Saved entries:

......

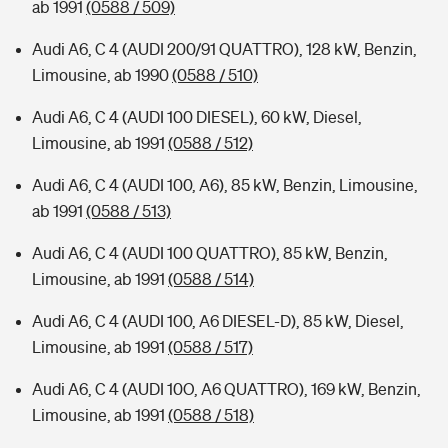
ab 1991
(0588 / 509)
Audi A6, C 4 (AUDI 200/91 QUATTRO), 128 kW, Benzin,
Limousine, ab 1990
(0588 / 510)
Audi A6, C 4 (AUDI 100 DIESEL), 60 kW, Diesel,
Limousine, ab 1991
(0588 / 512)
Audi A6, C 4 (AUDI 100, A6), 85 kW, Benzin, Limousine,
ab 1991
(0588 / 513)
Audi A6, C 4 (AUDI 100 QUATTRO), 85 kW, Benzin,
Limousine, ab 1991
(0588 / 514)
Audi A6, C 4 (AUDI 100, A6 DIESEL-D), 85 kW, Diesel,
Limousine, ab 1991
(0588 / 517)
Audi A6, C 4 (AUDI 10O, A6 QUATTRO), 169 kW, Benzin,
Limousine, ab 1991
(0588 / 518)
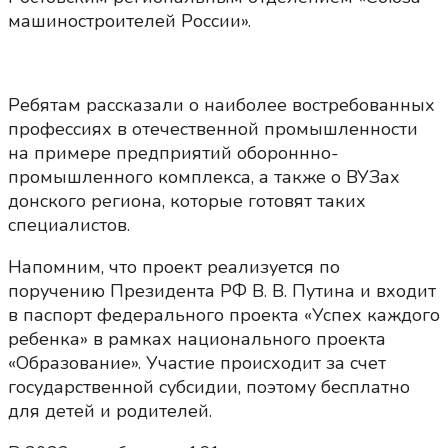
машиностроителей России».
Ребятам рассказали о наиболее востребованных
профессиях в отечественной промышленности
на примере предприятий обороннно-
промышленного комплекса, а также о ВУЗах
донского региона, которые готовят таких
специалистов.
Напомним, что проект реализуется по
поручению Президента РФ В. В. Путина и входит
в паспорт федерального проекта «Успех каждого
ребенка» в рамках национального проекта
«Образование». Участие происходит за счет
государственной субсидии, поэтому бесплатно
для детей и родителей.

......

> **About this exercise**: Copy out every line of the data above, taking care to leave the pictures out.

> **Response area**:
ab 1991
(0588 / 509)
Audi A6, C 4 (AUDI 200/91 QUATTRO), 128 kW, Benzin,
Limousine, ab 1990
(0588 / 510)
Audi A6, C 4 (AUDI 100 DIESEL), 60 kW, Diesel,
Limousine, ab 1991
(0588 / 512)
Audi A6, C 4 (AUDI 100, A6), 85 kW, Benzin, Limousine,
ab 1991
(0588 / 513)
Audi A6, C 4 (AUDI 100 QUATTRO), 85 kW, Benzin,
Limousine, ab 1991
(0588 / 514)
Audi A6, C 4 (AUDI 100, A6 DIESEL-D), 85 kW, Diesel,
Limousine, ab 1991
(0588 / 517)
Audi A6, C 4 (AUDI 10O, A6 QUATTRO), 169 kW, Benzin,
Limousine, ab 1991
(0588 / 518)
машиностроителей России».
Ребятам рассказали о наиболее востребованных
профессиях в отечественной промышленности
на примере предприятий обороннно-
промышленного комплекса, а также о ВУЗах
донского региона, которые готовят таких
специалистов.
Напомним, что проект реализуется по
поручению Президента РФ В. В. Путина и входит
в паспорт федерального проекта «Успех каждого
ребенка» в рамках национального проекта
«Образование». Участие происходит за счет
государственной субсидии, поэтому бесплатно
для детей и родителей.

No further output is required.